Namun, pada masa pandemic diskusi kasus dilakukan juga namun dengan anggota
tim dalam diskusi lebih terbatas atau dilakukan dengan melakukan system daring/
tatap maya.
Pada masa adaptasi kebiasaan baru terjadi peningkatan penyakit infeksi baik
pada masyarakat dan tenaga Kesehatan akibat pandemic covid-19. Maka dilakukan
perubahan pakaian saat penugasan dengan kebijakan penggunaan APD.
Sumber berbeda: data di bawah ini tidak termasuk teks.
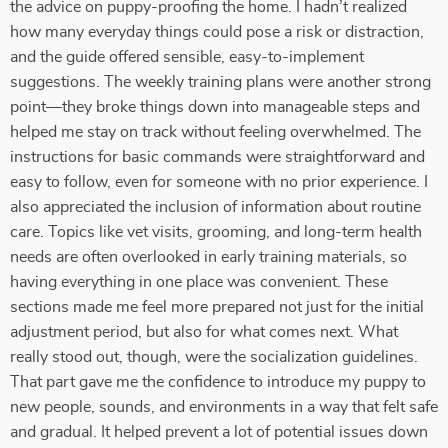
the advice on puppy-proofing the home. I hadn’t realized
how many everyday things could pose a risk or distraction,
and the guide offered sensible, easy-to-implement
suggestions. The weekly training plans were another strong
point—they broke things down into manageable steps and
helped me stay on track without feeling overwhelmed. The
instructions for basic commands were straightforward and
easy to follow, even for someone with no prior experience. I
also appreciated the inclusion of information about routine
care. Topics like vet visits, grooming, and long-term health
needs are often overlooked in early training materials, so
having everything in one place was convenient. These
sections made me feel more prepared not just for the initial
adjustment period, but also for what comes next. What
really stood out, though, were the socialization guidelines.
That part gave me the confidence to introduce my puppy to
new people, sounds, and environments in a way that felt safe
and gradual. It helped prevent a lot of potential issues down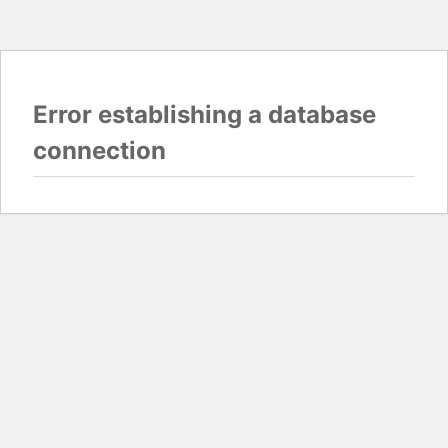
Error establishing a database
connection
Pada proses pendistribusian makanan, ahli gizi akan berkolaborasi dengan


perawat untuk dapat menyampaikan makanan kepada pasien. Pelaksanaan edukasi
gizi pada pasien perawatan zona merah, dietisien melakukan edukasi gizi untuk baik
pada saat perawatan maupun perawatan pasca rawat. Proses edukasi ini juga
dilakukan berkolaborasi dengan petugas yang berada maupun tidak berada/
bertugas di zona merah. Sehingga pasien covid-19 mendapatkan perawatan yang
sama dengan pasien yang lainnya.

Pendokumentasian dilakukan menggunakan electronic health record dan juga


system pencatatan manual. Untik edukasi gizi kelompok pada awal pandemic tidak
dilakukan sama sekali, namun pada masa AKB dilakukan penyuluhan dengan
berbagai penyesuaian dandilakukan melalui kolaborasi antar profesi, setiap profesi
memberikan konten edukasi sesuai dengan kompetensinya. Untuk pelaksanaannya
dilakukan dalam beberapa kali penyuluhan untuk membatasi jumlah audience dalam
masa AKB. Waktu penyuluhan ini terbatas karena untuk meminimalisir risiko, namun
apabila pasien membutuhkan konsultasi lebih lanjut, maka pelayanan akan
dilanjutkan via daring.

Saah satu nilai positif yang didapat dalam masa pandemic, edukasi dapat
dilakukan lebih luas karena dengan melakukan edukasi tatap maya, edukasi dapat
dilakukan bersama pasien dengan keluarga. Sehingga lebih banyak yang menyimak
konten edukasi yang diberikan oleh ahli gizi ataupun dietisien.